Three distinct probe types, each with a specific role. Configuring all three correctly is what enables zero-downtime deployments and automatic recovery.

startupProbe:
  httpGet:
    path: /health
    port: 8080
  failureThreshold: 30
  periodSeconds: 10
  # Gives 300s for startup before liveness takes over

livenessProbe:
  httpGet:
    path: /health
    port: 8080
  initialDelaySeconds: 5
  periodSeconds: 15
  failureThreshold: 3
  # Restarts container if unhealthy 3× in a row

readinessProbe:
  httpGet:
    path: /ready
    port: 8080
  initialDelaySeconds: 5
  periodSeconds: 10
  failureThreshold: 3
  # Removes pod from load balancer if not ready
startupProbe

Gives slow-starting apps time to initialize without being killed by liveness. Set failureThreshold high for JVM apps.

livenessProbe

Detects deadlocked or hung containers and restarts them. Should hit a lightweight endpoint that checks internal state.

readinessProbe

Controls load balancer traffic. Useful for apps that need warmup time after restart before serving production traffic.

3. Pod Security Standards

Every production deployment runs as a non-root user with a read-only root filesystem. These settings prevent a compromised container from writing malicious files or escaping to the host.

spec:
  securityContext:
    runAsNonRoot: true
    runAsUser: 1000
    fsGroup: 2000
  automountServiceAccountToken: false
  containers:
    - name: webapp
      securityContext:
        allowPrivilegeEscalation: false
        readOnlyRootFilesystem: true
        capabilities:
          drop:
            - ALL
      volumeMounts:
        - name: tmp
          mountPath: /tmp          # writable temp dir
  volumes:
    - name: tmp
      emptyDir: 

4. Network Policies

Start with a default-deny policy and explicitly allow only the required traffic paths. This implements microsegmentation — a compromised pod cannot reach other services it should not talk to.
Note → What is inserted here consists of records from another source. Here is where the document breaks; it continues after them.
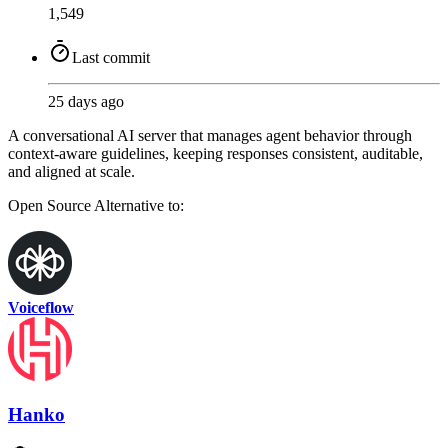
1,549
Last commit
25 days ago
A conversational AI server that manages agent behavior through
context-aware guidelines, keeping responses consistent, auditable,
and aligned at scale.
Open Source
Alternative to:
Voiceflow
Hanko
# Default deny all ingress and egress
apiVersion: networking.k8s.io/v1
kind: NetworkPolicy
metadata:
  name: default-deny-all
  namespace: webapp-prod
spec:
  podSelector: 
  policyTypes:
    - Ingress
    - Egress
---
# Allow only: ingress from ALB, egress to RDS
apiVersion: networking.k8s.io/v1
kind: NetworkPolicy
metadata:
  name: webapp-allow
  namespace: webapp-prod
spec:
  podSelector:
    matchLabels:
      app: webapp
  policyTypes:
    - Ingress
    - Egress
  ingress:
    - from:
        - namespaceSelector:
            matchLabels:
              kubernetes.io/metadata.name: kube-system
  egress:
    - ports:
        - port: 5432    # PostgreSQL
        - port: 443     # AWS API endpoints

5. HPA Configuration

We configure HPA on all production deployments. The target CPU threshold should be set below 80% to allow headroom for rolling update capacity during deployments.
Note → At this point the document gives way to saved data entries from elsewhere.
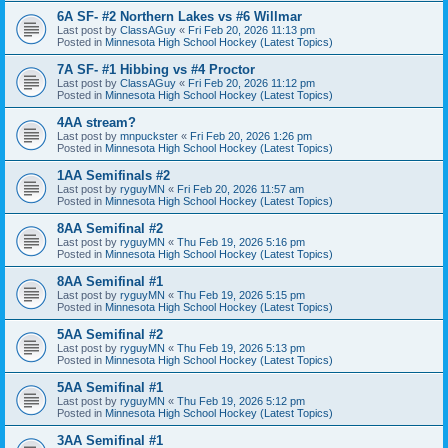
6A SF- #2 Northern Lakes vs #6 Willmar
Last post by
ClassAGuy
«
Fri Feb 20, 2026 11:13 pm
Posted in
Minnesota High School Hockey (Latest Topics)
7A SF- #1 Hibbing vs #4 Proctor
Last post by
ClassAGuy
«
Fri Feb 20, 2026 11:12 pm
Posted in
Minnesota High School Hockey (Latest Topics)
4AA stream?
Last post by
mnpuckster
«
Fri Feb 20, 2026 1:26 pm
Posted in
Minnesota High School Hockey (Latest Topics)
1AA Semifinals #2
Last post by
ryguyMN
«
Fri Feb 20, 2026 11:57 am
Posted in
Minnesota High School Hockey (Latest Topics)
8AA Semifinal #2
Last post by
ryguyMN
«
Thu Feb 19, 2026 5:16 pm
Posted in
Minnesota High School Hockey (Latest Topics)
8AA Semifinal #1
Last post by
ryguyMN
«
Thu Feb 19, 2026 5:15 pm
Posted in
Minnesota High School Hockey (Latest Topics)
5AA Semifinal #2
Last post by
ryguyMN
«
Thu Feb 19, 2026 5:13 pm
Posted in
Minnesota High School Hockey (Latest Topics)
5AA Semifinal #1
Last post by
ryguyMN
«
Thu Feb 19, 2026 5:12 pm
Posted in
Minnesota High School Hockey (Latest Topics)
3AA Semifinal #1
apiVersion: autoscaling/v2
kind: HorizontalPodAutoscaler
metadata:
  name: webapp-hpa
  namespace: webapp-prod
spec:
  scaleTargetRef:
    apiVersion: apps/v1
    kind: Deployment
    name: webapp
  minReplicas: 2
  maxReplicas: 20
  metrics:
    - type: Resource
      resource:
        name: cpu
        target:
          type: Utilization
          averageUtilization: 70    # scale before saturation
⚠️

HPA requires resource requests to function. Without CPU/memory requests, the scheduler cannot calculate utilization percentages. Always set requests before enabling HPA. Also set maxUnavailable: 0 in your rolling update strategy to prevent downtime during scale events.